When Rick Carlisle switched Vince Carter for Delonte West in the starting lineup, he mentioned how unstable the off-guard spot in Dallas' starting lineup has been since his tenure. From playing small forwards out of position (Josh Howard, Caron Butler), using the sixth man (Jason Terry), and plugging in one way players (DeShawn Stevenson, J.J. Barea) the Mavs have seen quite the mix of starting two's in Carlisle's time in Dallas.
And by all accounts, Delonte West might be the most complete player of the bunch.
West's season will never be noticed by national pundits or casual observers, after all, the Mavs are an ugly 1-4 after being run out of the gym by Miami and Denver, hearbroken by Kevin Durant and Oklahoma City and laid waste by Ricky Rubio's coming out party. There isn't much to Dallas to watchers outside of diehard fans/NBA writers other than their horrible start both offensively and defensively. It's hard to praise the play of an individual when the team has been just so bloody awful. But West deserves the one ray of light cracking through the rubble.
He's provided Dallas something it didn't have at the off-guard starting spot all of last year: two-way play. While Stevenson and Barea both had their merits, neither featured a well-rounded game. Stevenson was defensively focused (with a surprising three-point shot) and Barea was all offense, the Mavs only true penetrator in pick and roll situations. West is a combination of the two.
His shooting percentage's aren't sparkling in either normal or advanced metrics, but he's getting to the rim right now than he has at any point of his career. And not only is he getting to the rim (three shots per game according to HoopData) but he's also finishing well, shooting 66.7 percent. That has to do with being in a better situation and having better offensive post players then he had in Cleveland and Boston, his two biggest playing time destinations.
His ability to run the pick and roll much like Barea has given the Maverick's starters a welcome boost for the first seven minutes that Carlisle gives West before subbing him in for Jason Terry. His assist rates have been solid throughout his career and this year is no exception. West's passing never catches attention because he lacks the flashy assists that lead to lob dunks or transition magic. But he consistently makes the right pass, the right play in a pick and roll and sometimes, that's a far more valuable trait. In such a short time, West looks completely comfortable working the two-man game with Dirk, realizing when to turn the corner hard and get to the rim, when to drop it off to Dirk, or when the play has been blown up and then in turn set a screen for Dirk to find himself open for a corner three or short 18-footer.

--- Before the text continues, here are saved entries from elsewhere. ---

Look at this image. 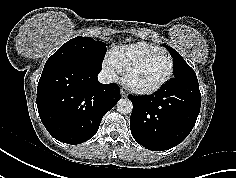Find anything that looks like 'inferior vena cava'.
Segmentation results:
<instances>
[{"mask_svg":"<svg viewBox=\"0 0 236 178\" xmlns=\"http://www.w3.org/2000/svg\"><path fill=\"white\" fill-rule=\"evenodd\" d=\"M98 80L102 84H109L113 82V76L108 70H102L98 74Z\"/></svg>","mask_w":236,"mask_h":178,"instance_id":"1","label":"inferior vena cava"}]
</instances>
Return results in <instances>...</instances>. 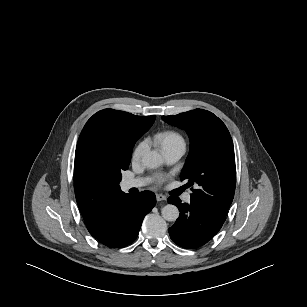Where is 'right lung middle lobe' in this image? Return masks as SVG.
<instances>
[{"mask_svg": "<svg viewBox=\"0 0 307 307\" xmlns=\"http://www.w3.org/2000/svg\"><path fill=\"white\" fill-rule=\"evenodd\" d=\"M142 134L130 127L110 128L103 131L96 142L99 165L121 181V172L130 164L133 146Z\"/></svg>", "mask_w": 307, "mask_h": 307, "instance_id": "right-lung-middle-lobe-1", "label": "right lung middle lobe"}]
</instances>
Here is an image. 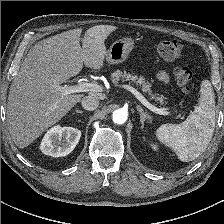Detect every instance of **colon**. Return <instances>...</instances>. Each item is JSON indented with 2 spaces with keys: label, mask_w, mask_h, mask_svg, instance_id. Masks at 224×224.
Returning a JSON list of instances; mask_svg holds the SVG:
<instances>
[{
  "label": "colon",
  "mask_w": 224,
  "mask_h": 224,
  "mask_svg": "<svg viewBox=\"0 0 224 224\" xmlns=\"http://www.w3.org/2000/svg\"><path fill=\"white\" fill-rule=\"evenodd\" d=\"M183 43L179 40H163L157 45L158 54L166 60L178 59L183 51ZM177 85L183 93H188L191 88L193 72L188 65H179L174 70Z\"/></svg>",
  "instance_id": "colon-1"
}]
</instances>
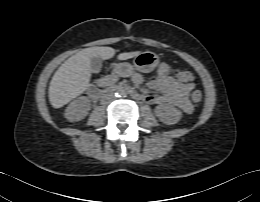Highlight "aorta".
I'll list each match as a JSON object with an SVG mask.
<instances>
[{
    "label": "aorta",
    "mask_w": 260,
    "mask_h": 202,
    "mask_svg": "<svg viewBox=\"0 0 260 202\" xmlns=\"http://www.w3.org/2000/svg\"><path fill=\"white\" fill-rule=\"evenodd\" d=\"M118 96L119 97H122V96H126V93H125V91H120L119 93H118Z\"/></svg>",
    "instance_id": "aorta-1"
}]
</instances>
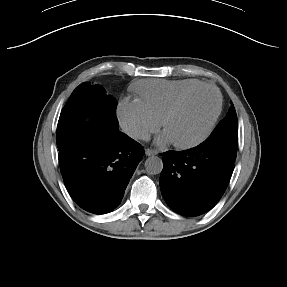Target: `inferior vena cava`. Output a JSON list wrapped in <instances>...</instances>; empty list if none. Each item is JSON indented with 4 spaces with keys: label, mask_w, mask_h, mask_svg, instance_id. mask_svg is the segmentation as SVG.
I'll list each match as a JSON object with an SVG mask.
<instances>
[{
    "label": "inferior vena cava",
    "mask_w": 287,
    "mask_h": 287,
    "mask_svg": "<svg viewBox=\"0 0 287 287\" xmlns=\"http://www.w3.org/2000/svg\"><path fill=\"white\" fill-rule=\"evenodd\" d=\"M124 132L134 139H140L149 141L150 140V134L143 128L137 126V125H126L124 127Z\"/></svg>",
    "instance_id": "inferior-vena-cava-1"
}]
</instances>
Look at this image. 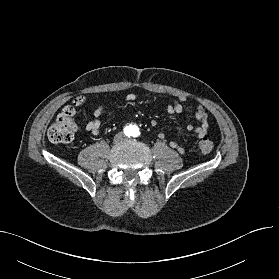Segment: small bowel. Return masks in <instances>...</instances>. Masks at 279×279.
<instances>
[{"label":"small bowel","instance_id":"1","mask_svg":"<svg viewBox=\"0 0 279 279\" xmlns=\"http://www.w3.org/2000/svg\"><path fill=\"white\" fill-rule=\"evenodd\" d=\"M138 99V96L135 94H129L126 97L127 101H135ZM186 101V98L184 96L179 97L178 99L174 100L172 104H170L167 108L168 112L170 114L174 113H179L183 110V103ZM105 111V106L100 105L94 110V119L89 121L86 124V130L93 134V135H98L101 132V123L99 118L102 116V114ZM195 118H196V123L189 124L187 126V131L195 134L198 138H202L206 136L207 134V129L209 126L208 123V115L207 112L205 111L204 107L201 105H198L195 109ZM152 126L156 125V121L151 122ZM170 146L172 148H175L178 152L184 153L185 149L183 146L171 142Z\"/></svg>","mask_w":279,"mask_h":279}]
</instances>
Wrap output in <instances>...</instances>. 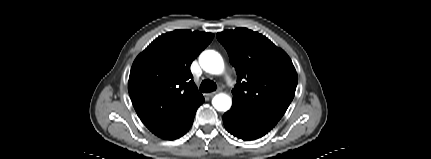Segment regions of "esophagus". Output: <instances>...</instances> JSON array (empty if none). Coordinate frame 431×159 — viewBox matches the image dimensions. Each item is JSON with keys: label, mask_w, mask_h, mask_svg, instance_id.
Returning <instances> with one entry per match:
<instances>
[{"label": "esophagus", "mask_w": 431, "mask_h": 159, "mask_svg": "<svg viewBox=\"0 0 431 159\" xmlns=\"http://www.w3.org/2000/svg\"><path fill=\"white\" fill-rule=\"evenodd\" d=\"M218 91L209 92L206 94L208 97H213Z\"/></svg>", "instance_id": "1"}]
</instances>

Defensively, West possesses less size than Stevenson, but makes up for it with surprising strength and smarts. West's defensive fundamentals are sound, shuffling his feet and keeping his man in front of him on dribble drives, something most of the other Maverick guards can't say. He flat out works and his strength was showed off in the Miami game, as Dwyane Wade tried to post up West multiple times and West was fighting and holding his ground. Wade is a spectacular post player for a guard thanks to his craft footwork and considerable upper-body strength for a two-guard, but there was West, not budging. Wade got to him a few times but that speaks more to Wade's brilliance then any defensive limitations on West's part. West still has a ways to go on defensive rotations to the corner, but there's no reason he can't pick that part up. He's also quite the thief, using his smarts and solid footwork and hands to put himself in positions of creating turnovers. His 1.8 steals per game are only second to Jason Kidd.
Which is why it's currently hard to take that West only grabs about 22 minutes per game, while Jason Terry and Jason Kidd close out games. It's hard to want to take away Kidd and Terry's play down the stretch, the two just won an NBA title thanks to their steller guard play to close out games, but clearly something will have to change as the Mavs don't have the personell to make up for Kidd and Terry's limitations when playing together. One of our own, j0Shi, has kept track of the Kidd/Terry backcourt and it isn't pretty. Right now when the group is on the floor, the Mavs defensive efficiency is a putrid 133.14 (that's points allowed per 100 possessions). Right now, the slow feet of Kidd and Terry can't be erased by Tyson Chandler, as now more than ever, the Mavericks need better individual defenders as the team defense suffers without its anchor.
Perhaps that night will be tonight, with Dallas on the second night of a back-to-back against the scary guard matchup of OKC. In the condensed schedule, West deserves his chance. The Maverick's aren't last year's team, so trying last year's formula might not work a second time around. West can help with that, on both ends, perhaps more than anyone else on the roster.